BEGIN Recorded data

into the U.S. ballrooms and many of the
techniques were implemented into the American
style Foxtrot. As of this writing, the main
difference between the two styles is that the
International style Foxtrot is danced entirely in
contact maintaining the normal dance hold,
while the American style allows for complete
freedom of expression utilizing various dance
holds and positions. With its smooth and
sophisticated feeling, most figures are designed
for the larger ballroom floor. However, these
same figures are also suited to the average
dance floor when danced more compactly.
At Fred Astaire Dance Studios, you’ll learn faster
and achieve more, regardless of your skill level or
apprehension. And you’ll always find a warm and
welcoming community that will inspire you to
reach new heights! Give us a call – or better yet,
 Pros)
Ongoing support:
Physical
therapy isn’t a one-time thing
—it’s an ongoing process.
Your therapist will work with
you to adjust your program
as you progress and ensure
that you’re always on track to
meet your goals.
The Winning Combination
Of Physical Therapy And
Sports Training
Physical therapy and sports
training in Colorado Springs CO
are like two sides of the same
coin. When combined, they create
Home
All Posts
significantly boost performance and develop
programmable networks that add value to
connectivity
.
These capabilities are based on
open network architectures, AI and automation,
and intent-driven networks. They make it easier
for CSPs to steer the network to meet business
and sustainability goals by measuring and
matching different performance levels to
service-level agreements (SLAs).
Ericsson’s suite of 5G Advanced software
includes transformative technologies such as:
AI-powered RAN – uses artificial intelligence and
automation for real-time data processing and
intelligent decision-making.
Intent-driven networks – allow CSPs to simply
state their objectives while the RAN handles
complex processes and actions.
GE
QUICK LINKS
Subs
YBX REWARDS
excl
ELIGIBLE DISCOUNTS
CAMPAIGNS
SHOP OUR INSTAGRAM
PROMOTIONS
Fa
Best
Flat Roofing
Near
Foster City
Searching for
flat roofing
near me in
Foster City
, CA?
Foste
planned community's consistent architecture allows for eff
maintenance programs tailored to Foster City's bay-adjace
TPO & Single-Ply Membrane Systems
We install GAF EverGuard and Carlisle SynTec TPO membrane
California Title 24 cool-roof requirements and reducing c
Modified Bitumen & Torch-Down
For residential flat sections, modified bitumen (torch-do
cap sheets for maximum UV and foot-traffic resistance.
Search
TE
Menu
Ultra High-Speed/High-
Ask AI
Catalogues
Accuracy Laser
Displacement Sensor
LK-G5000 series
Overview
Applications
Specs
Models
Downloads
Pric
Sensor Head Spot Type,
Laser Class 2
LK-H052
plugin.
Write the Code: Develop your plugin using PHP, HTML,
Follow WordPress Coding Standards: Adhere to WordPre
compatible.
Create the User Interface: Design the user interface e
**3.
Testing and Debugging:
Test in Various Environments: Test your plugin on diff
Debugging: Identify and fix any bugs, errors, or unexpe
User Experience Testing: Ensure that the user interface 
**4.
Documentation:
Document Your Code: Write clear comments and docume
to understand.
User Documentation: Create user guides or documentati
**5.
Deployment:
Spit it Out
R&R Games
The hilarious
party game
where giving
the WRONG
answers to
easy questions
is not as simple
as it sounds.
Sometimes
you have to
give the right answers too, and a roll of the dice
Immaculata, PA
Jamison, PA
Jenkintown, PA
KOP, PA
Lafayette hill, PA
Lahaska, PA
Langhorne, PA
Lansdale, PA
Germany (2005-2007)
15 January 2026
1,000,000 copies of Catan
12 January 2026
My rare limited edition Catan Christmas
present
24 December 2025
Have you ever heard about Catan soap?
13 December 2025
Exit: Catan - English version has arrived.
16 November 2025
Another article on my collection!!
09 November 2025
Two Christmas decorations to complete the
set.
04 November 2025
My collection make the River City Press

END Recorded data
BEGIN Recorded data

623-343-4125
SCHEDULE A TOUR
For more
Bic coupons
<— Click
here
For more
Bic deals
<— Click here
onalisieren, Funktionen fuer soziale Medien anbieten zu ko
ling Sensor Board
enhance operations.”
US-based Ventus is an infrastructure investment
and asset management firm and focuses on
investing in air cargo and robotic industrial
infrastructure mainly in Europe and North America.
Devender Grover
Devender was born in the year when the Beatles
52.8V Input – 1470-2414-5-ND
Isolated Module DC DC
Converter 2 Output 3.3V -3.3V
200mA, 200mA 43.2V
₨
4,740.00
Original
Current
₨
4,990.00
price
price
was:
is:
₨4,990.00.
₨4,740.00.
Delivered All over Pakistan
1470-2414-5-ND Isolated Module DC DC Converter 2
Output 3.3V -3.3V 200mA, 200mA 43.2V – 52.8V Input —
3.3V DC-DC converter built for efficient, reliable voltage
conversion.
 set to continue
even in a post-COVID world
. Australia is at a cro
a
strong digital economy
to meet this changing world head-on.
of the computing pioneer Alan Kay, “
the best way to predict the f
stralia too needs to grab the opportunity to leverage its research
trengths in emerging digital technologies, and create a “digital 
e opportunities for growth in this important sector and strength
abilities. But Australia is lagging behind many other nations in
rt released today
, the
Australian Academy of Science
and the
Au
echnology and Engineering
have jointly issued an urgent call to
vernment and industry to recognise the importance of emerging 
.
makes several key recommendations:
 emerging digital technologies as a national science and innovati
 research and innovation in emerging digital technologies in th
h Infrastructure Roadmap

END Recorded data

### [Activity]
Produce only the lines from the line containing "research and innovation" through the line containing "h Infrastructure Roadmap", inclusive of both, exactly as they stand in the entries above.

### [Expected answer]
 research and innovation in emerging digital technologies in th
h Infrastructure Roadmap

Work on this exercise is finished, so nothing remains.